Ernest Hemingway's "The Old Man and the Sea"

Ernest Hemingway 1939
On this date in 1952, Earnest Hemingway's The Old Man and the Sea was first published. The first draft of the short novel was written by Hemingway in eight weeks. It would become his most famous work. He was awarded the Pulitzer Prize for Fiction in 1953 and a Nobel Prize in Literature in 1954 for his work.

The Old Man and the Sea tells the story of an aging fisherman's struggle with a giant marlin and his friendship with a young villager boy.

The novel has been adapted for the screen in a 1958 film starring Spencer Tracy and a 1990 television miniseries starring Anthony Quinn.

It is often included in high school American Literature curriculums.

Hemingway was born on July 21, 1899 in Oak Park, Illinois. Often called Papa, Hemingway's dynamic personality would lead him to many adventures. He served in the military during World War I and as a war correspondent in World War II.

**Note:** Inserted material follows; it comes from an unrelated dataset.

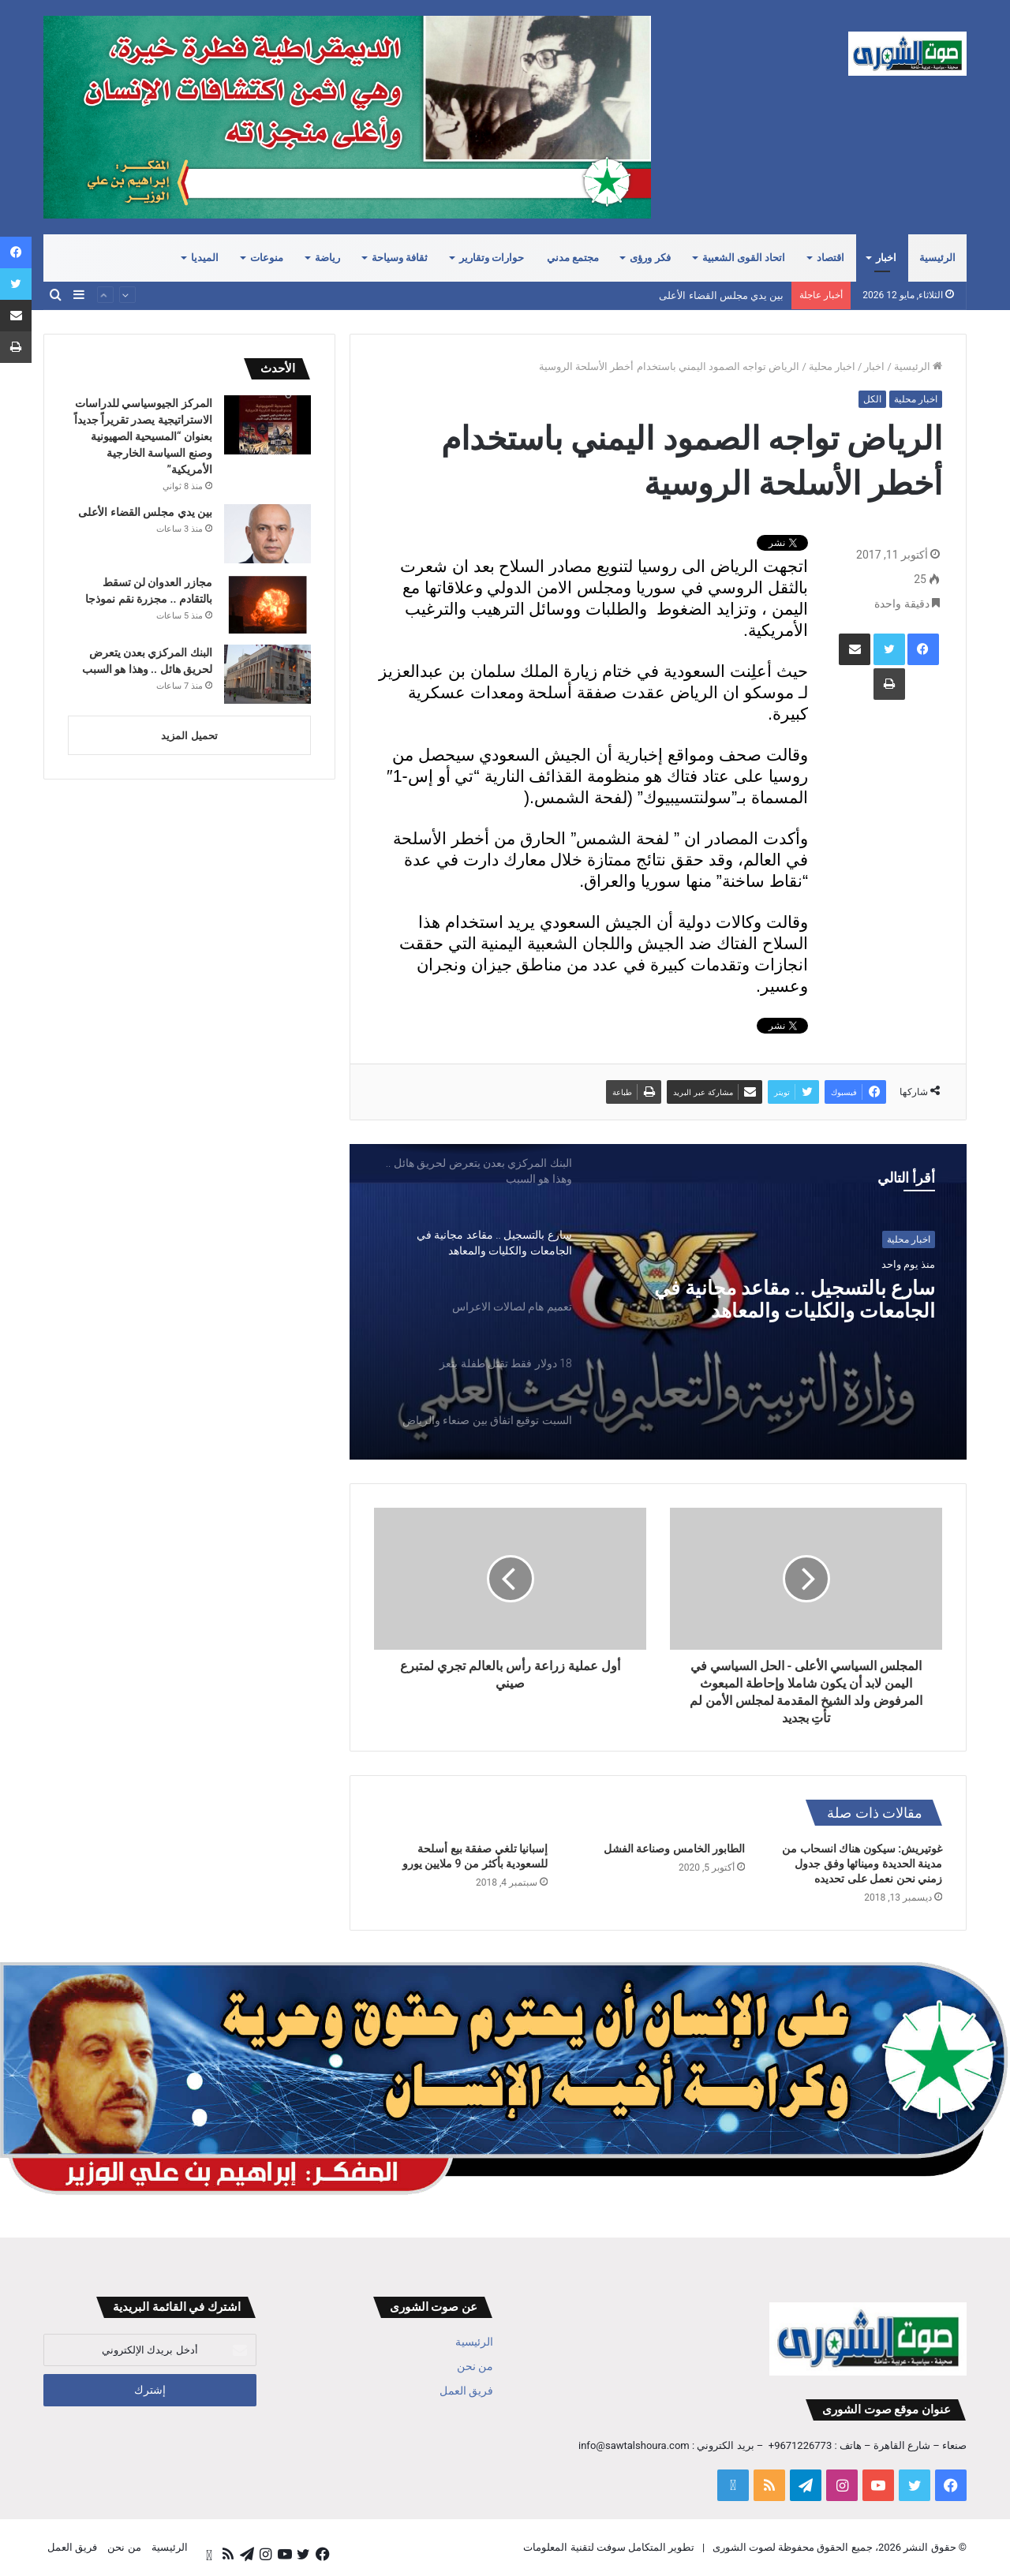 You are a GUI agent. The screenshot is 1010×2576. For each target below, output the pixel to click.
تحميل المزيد (189, 736)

Hemingway married four times and traveled around the world maintaining residences in Venice, Paris, and Cuba. After leaving Cuba, he bought a home in Ketchum, Idaho where after battling years of physical ailments and alcoholism, he took his life on July 2, 1961.

An inscription on a memorial to Ernest Hemingway just North of Sun Valley reads:

Best of all he loved the fall
the leaves yellow on cottonwoods
leaves floating on trout streams
and above the hills
the high blue windless skies

Now he will be a part of them forever.